┌─ Information supplied

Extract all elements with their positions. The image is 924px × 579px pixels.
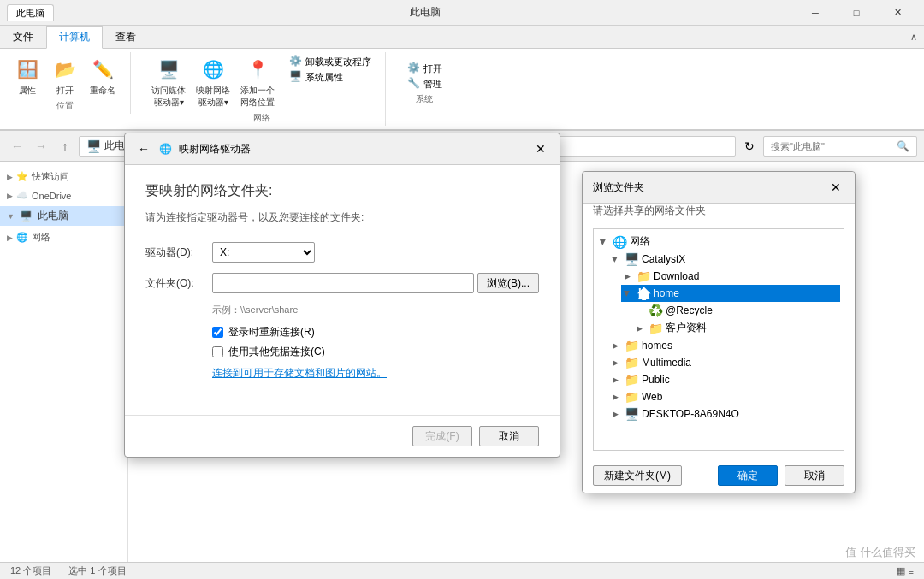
dialog-title-text: 映射网络驱动器 [179, 142, 251, 157]
view-icon-list[interactable]: ≡ [909, 566, 914, 576]
recycle-icon: ♻️ [649, 304, 662, 317]
back-button[interactable]: ← [7, 136, 27, 157]
map-network-cancel-button[interactable]: 取消 [479, 426, 539, 446]
dialog-back-button[interactable]: ← [135, 140, 152, 157]
download-icon: 📁 [637, 269, 650, 283]
minimize-button[interactable]: ─ [796, 0, 835, 26]
manage-icon: 🔧 [406, 77, 420, 91]
ribbon-item-media[interactable]: 🖥️ 访问媒体驱动器▾ [148, 54, 189, 110]
sidebar-item-thispc[interactable]: ▼ 🖥️ 此电脑 [0, 206, 127, 226]
network-tree-label: 网络 [630, 234, 650, 249]
tree-item-multimedia[interactable]: ▶ 📁 Multimedia [609, 354, 840, 371]
drive-select[interactable]: X: [212, 242, 315, 263]
ribbon-item-open-settings[interactable]: ⚙️ 打开 [403, 61, 446, 76]
add-location-label: 添加一个网络位置 [240, 85, 275, 109]
chevron-icon-thispc: ▼ [7, 212, 15, 221]
sidebar-item-network[interactable]: ▶ 🌐 网络 [0, 229, 127, 245]
status-bar: 12 个项目 选中 1 个项目 ▦ ≡ [0, 562, 924, 579]
folder-label: 文件夹(O): [145, 276, 205, 291]
browse-tree[interactable]: ▶ 🌐 网络 ▶ 🖥️ CatalystX ▶ 📁 Download [593, 228, 844, 451]
chevron-network[interactable]: ▶ [599, 236, 607, 248]
reconnect-label: 登录时重新连接(R) [228, 325, 315, 340]
ribbon-tab-view[interactable]: 查看 [103, 26, 149, 48]
ribbon-collapse-icon[interactable]: ∧ [910, 32, 917, 43]
title-tab-computer[interactable]: 此电脑 [7, 4, 54, 21]
tree-indent-home: ▶ 🏠 home ▶ ♻️ @Recycle [609, 285, 840, 337]
open-settings-icon: ⚙️ [406, 62, 420, 75]
forward-button[interactable]: → [31, 136, 51, 157]
chevron-multimedia[interactable]: ▶ [609, 358, 621, 367]
up-button[interactable]: ↑ [55, 136, 75, 157]
browse-title-text: 浏览文件夹 [593, 180, 644, 195]
browse-button[interactable]: 浏览(B)... [477, 273, 539, 293]
sidebar-item-quick-access[interactable]: ▶ ⭐ 快速访问 [0, 168, 127, 185]
quick-access-icon: ⭐ [16, 171, 28, 182]
group-label-position: 位置 [56, 100, 74, 112]
chevron-clients[interactable]: ▶ [633, 324, 645, 333]
storage-link[interactable]: 连接到可用于存储文档和图片的网站。 [212, 366, 539, 381]
sidebar-section-quick-access: ▶ ⭐ 快速访问 [0, 168, 127, 185]
search-bar[interactable]: 🔍 [763, 136, 917, 157]
ribbon: 文件 计算机 查看 ∧ 🪟 属性 📂 打开 ✏️ 重命名 [0, 26, 924, 131]
tree-item-download[interactable]: ▶ 📁 Download [621, 268, 840, 285]
refresh-button[interactable]: ↻ [739, 136, 760, 157]
chevron-catalystx[interactable]: ▶ [611, 253, 619, 265]
ribbon-item-uninstall[interactable]: ⚙️ 卸载或更改程序 [285, 54, 375, 69]
browse-ok-button[interactable]: 确定 [718, 465, 778, 486]
chevron-home[interactable]: ▶ [623, 287, 631, 299]
tree-indent-clients: ▶ 📁 客户资料 [621, 319, 840, 337]
tree-item-homes[interactable]: ▶ 📁 homes [609, 337, 840, 354]
reconnect-checkbox[interactable] [212, 327, 223, 338]
credentials-checkbox[interactable] [212, 346, 223, 357]
maximize-button[interactable]: □ [837, 0, 876, 26]
tree-item-home[interactable]: ▶ 🏠 home [621, 285, 840, 302]
folder-example: 示例：\\server\share [212, 304, 539, 316]
credentials-label: 使用其他凭据连接(C) [228, 345, 325, 359]
view-icon-tiles[interactable]: ▦ [897, 565, 905, 576]
search-input[interactable] [771, 141, 893, 151]
new-folder-button[interactable]: 新建文件夹(M) [593, 465, 682, 486]
tree-item-public[interactable]: ▶ 📁 Public [609, 371, 840, 388]
chevron-homes[interactable]: ▶ [609, 341, 621, 350]
ribbon-item-open[interactable]: 📂 打开 [48, 54, 82, 98]
home-label: home [654, 287, 679, 299]
folder-input[interactable] [212, 273, 474, 293]
rename-label: 重命名 [90, 85, 116, 97]
ribbon-item-manage[interactable]: 🔧 管理 [403, 76, 446, 92]
ribbon-item-sys-props[interactable]: 🖥️ 系统属性 [285, 69, 375, 85]
ribbon-item-map-network[interactable]: 🌐 映射网络驱动器▾ [192, 54, 234, 110]
homes-icon: 📁 [625, 339, 638, 352]
chevron-web[interactable]: ▶ [609, 393, 621, 401]
chevron-desktop[interactable]: ▶ [609, 410, 621, 418]
browse-desc: 请选择共享的网络文件夹 [583, 204, 855, 222]
clients-label: 客户资料 [666, 321, 707, 335]
ribbon-item-add-location[interactable]: 📍 添加一个网络位置 [237, 54, 278, 110]
close-button[interactable]: ✕ [878, 0, 917, 26]
chevron-download[interactable]: ▶ [621, 272, 633, 281]
ribbon-tab-computer[interactable]: 计算机 [46, 26, 103, 49]
map-network-close-button[interactable]: ✕ [532, 140, 549, 157]
properties-label: 属性 [19, 85, 36, 97]
finish-button[interactable]: 完成(F) [412, 426, 472, 446]
tree-item-web[interactable]: ▶ 📁 Web [609, 388, 840, 405]
dialog-network-icon: 🌐 [159, 143, 172, 155]
onedrive-icon: ☁️ [16, 190, 28, 201]
tree-indent-multimedia: ▶ 📁 Multimedia [597, 354, 840, 371]
tree-item-network[interactable]: ▶ 🌐 网络 [597, 233, 840, 251]
tree-item-catalystx[interactable]: ▶ 🖥️ CatalystX [609, 251, 840, 268]
ribbon-item-properties[interactable]: 🪟 属性 [10, 54, 44, 98]
browse-close-button[interactable]: ✕ [827, 179, 844, 196]
tree-item-clients[interactable]: ▶ 📁 客户资料 [633, 319, 840, 337]
browse-cancel-button[interactable]: 取消 [785, 465, 844, 486]
sidebar-item-onedrive[interactable]: ▶ ☁️ OneDrive [0, 188, 127, 203]
tree-item-desktop[interactable]: ▶ 🖥️ DESKTOP-8A69N4O [609, 405, 840, 422]
tree-item-recycle[interactable]: ▶ ♻️ @Recycle [633, 302, 840, 319]
download-label: Download [654, 270, 699, 282]
ribbon-group-system: ⚙️ 打开 🔧 管理 系统 [400, 52, 456, 107]
ribbon-tab-file[interactable]: 文件 [0, 26, 46, 48]
ribbon-item-rename[interactable]: ✏️ 重命名 [86, 54, 120, 98]
uninstall-icon: ⚙️ [288, 55, 302, 68]
network-icon: 🌐 [16, 232, 28, 243]
group-label-network: 网络 [253, 112, 270, 124]
chevron-public[interactable]: ▶ [609, 375, 621, 384]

└─

- About this exercise
Transcribe each of the records above precisely, with no pictures in the copy.

- Finished task
Extract all elements with their positions. The image is 924px × 579px pixels.
dialog-title-text: 映射网络驱动器 [179, 142, 251, 157]
view-icon-list[interactable]: ≡ [909, 566, 914, 576]
recycle-icon: ♻️ [649, 304, 662, 317]
back-button[interactable]: ← [7, 136, 27, 157]
map-network-cancel-button[interactable]: 取消 [479, 426, 539, 446]
dialog-back-button[interactable]: ← [135, 140, 152, 157]
download-icon: 📁 [637, 269, 650, 283]
minimize-button[interactable]: ─ [796, 0, 835, 26]
manage-icon: 🔧 [406, 77, 420, 91]
ribbon-item-media[interactable]: 🖥️ 访问媒体驱动器▾ [148, 54, 189, 110]
sidebar-item-thispc[interactable]: ▼ 🖥️ 此电脑 [0, 206, 127, 226]
network-tree-label: 网络 [630, 234, 650, 249]
tree-item-multimedia[interactable]: ▶ 📁 Multimedia [609, 354, 840, 371]
drive-select[interactable]: X: [212, 242, 315, 263]
ribbon-item-open-settings[interactable]: ⚙️ 打开 [403, 61, 446, 76]
add-location-label: 添加一个网络位置 [240, 85, 275, 109]
chevron-icon-thispc: ▼ [7, 212, 15, 221]
sidebar-item-network[interactable]: ▶ 🌐 网络 [0, 229, 127, 245]
status-bar: 12 个项目 选中 1 个项目 ▦ ≡ [0, 562, 924, 579]
folder-label: 文件夹(O): [145, 276, 205, 291]
browse-tree[interactable]: ▶ 🌐 网络 ▶ 🖥️ CatalystX ▶ 📁 Download [593, 228, 844, 451]
chevron-network[interactable]: ▶ [599, 236, 607, 248]
reconnect-label: 登录时重新连接(R) [228, 325, 315, 340]
ribbon-tab-view[interactable]: 查看 [103, 26, 149, 48]
ribbon-collapse-icon[interactable]: ∧ [910, 32, 917, 43]
title-tab-computer[interactable]: 此电脑 [7, 4, 54, 21]
tree-indent-home: ▶ 🏠 home ▶ ♻️ @Recycle [609, 285, 840, 337]
open-settings-icon: ⚙️ [406, 62, 420, 75]
forward-button[interactable]: → [31, 136, 51, 157]
chevron-multimedia[interactable]: ▶ [609, 358, 621, 367]
up-button[interactable]: ↑ [55, 136, 75, 157]
browse-title-text: 浏览文件夹 [593, 180, 644, 195]
browse-button[interactable]: 浏览(B)... [477, 273, 539, 293]
sidebar-item-quick-access[interactable]: ▶ ⭐ 快速访问 [0, 168, 127, 185]
quick-access-icon: ⭐ [16, 171, 28, 182]
group-label-position: 位置 [56, 100, 74, 112]
chevron-clients[interactable]: ▶ [633, 324, 645, 333]
storage-link[interactable]: 连接到可用于存储文档和图片的网站。 [212, 366, 539, 381]
sidebar-section-quick-access: ▶ ⭐ 快速访问 [0, 168, 127, 185]
search-bar[interactable]: 🔍 [763, 136, 917, 157]
ribbon: 文件 计算机 查看 ∧ 🪟 属性 📂 打开 ✏️ 重命名 [0, 26, 924, 131]
tree-item-download[interactable]: ▶ 📁 Download [621, 268, 840, 285]
refresh-button[interactable]: ↻ [739, 136, 760, 157]
chevron-catalystx[interactable]: ▶ [611, 253, 619, 265]
ribbon-item-uninstall[interactable]: ⚙️ 卸载或更改程序 [285, 54, 375, 69]
browse-ok-button[interactable]: 确定 [718, 465, 778, 486]
chevron-home[interactable]: ▶ [623, 287, 631, 299]
tree-indent-clients: ▶ 📁 客户资料 [621, 319, 840, 337]
tree-item-homes[interactable]: ▶ 📁 homes [609, 337, 840, 354]
reconnect-checkbox[interactable] [212, 327, 223, 338]
credentials-checkbox[interactable] [212, 346, 223, 357]
maximize-button[interactable]: □ [837, 0, 876, 26]
tree-item-home[interactable]: ▶ 🏠 home [621, 285, 840, 302]
folder-example: 示例：\\server\share [212, 304, 539, 316]
credentials-label: 使用其他凭据连接(C) [228, 345, 325, 359]
view-icon-tiles[interactable]: ▦ [897, 565, 905, 576]
search-input[interactable] [771, 141, 893, 151]
new-folder-button[interactable]: 新建文件夹(M) [593, 465, 682, 486]
tree-item-public[interactable]: ▶ 📁 Public [609, 371, 840, 388]
chevron-homes[interactable]: ▶ [609, 341, 621, 350]
ribbon-item-open[interactable]: 📂 打开 [48, 54, 82, 98]
home-label: home [654, 287, 679, 299]
folder-input[interactable] [212, 273, 474, 293]
rename-label: 重命名 [90, 85, 116, 97]
ribbon-item-manage[interactable]: 🔧 管理 [403, 76, 446, 92]
ribbon-item-sys-props[interactable]: 🖥️ 系统属性 [285, 69, 375, 85]
ribbon-item-map-network[interactable]: 🌐 映射网络驱动器▾ [192, 54, 234, 110]
homes-icon: 📁 [625, 339, 638, 352]
chevron-web[interactable]: ▶ [609, 393, 621, 401]
chevron-desktop[interactable]: ▶ [609, 410, 621, 418]
browse-desc: 请选择共享的网络文件夹 [583, 204, 855, 222]
clients-label: 客户资料 [666, 321, 707, 335]
ribbon-item-add-location[interactable]: 📍 添加一个网络位置 [237, 54, 278, 110]
close-button[interactable]: ✕ [878, 0, 917, 26]
chevron-download[interactable]: ▶ [621, 272, 633, 281]
ribbon-tab-computer[interactable]: 计算机 [46, 26, 103, 49]
map-network-close-button[interactable]: ✕ [532, 140, 549, 157]
properties-label: 属性 [19, 85, 36, 97]
finish-button[interactable]: 完成(F) [412, 426, 472, 446]
tree-item-web[interactable]: ▶ 📁 Web [609, 388, 840, 405]
dialog-network-icon: 🌐 [159, 143, 172, 155]
onedrive-icon: ☁️ [16, 190, 28, 201]
tree-indent-multimedia: ▶ 📁 Multimedia [597, 354, 840, 371]
tree-item-network[interactable]: ▶ 🌐 网络 [597, 233, 840, 251]
tree-item-catalystx[interactable]: ▶ 🖥️ CatalystX [609, 251, 840, 268]
ribbon-item-properties[interactable]: 🪟 属性 [10, 54, 44, 98]
browse-close-button[interactable]: ✕ [827, 179, 844, 196]
tree-item-clients[interactable]: ▶ 📁 客户资料 [633, 319, 840, 337]
browse-cancel-button[interactable]: 取消 [785, 465, 844, 486]
sidebar-item-onedrive[interactable]: ▶ ☁️ OneDrive [0, 188, 127, 203]
tree-item-desktop[interactable]: ▶ 🖥️ DESKTOP-8A69N4O [609, 405, 840, 422]
tree-item-recycle[interactable]: ▶ ♻️ @Recycle [633, 302, 840, 319]
download-label: Download [654, 270, 699, 282]
ribbon-group-system: ⚙️ 打开 🔧 管理 系统 [400, 52, 456, 107]
ribbon-tab-file[interactable]: 文件 [0, 26, 46, 48]
ribbon-item-rename[interactable]: ✏️ 重命名 [86, 54, 120, 98]
uninstall-icon: ⚙️ [288, 55, 302, 68]
network-icon: 🌐 [16, 232, 28, 243]
group-label-network: 网络 [253, 112, 270, 124]
chevron-public[interactable]: ▶ [609, 375, 621, 384]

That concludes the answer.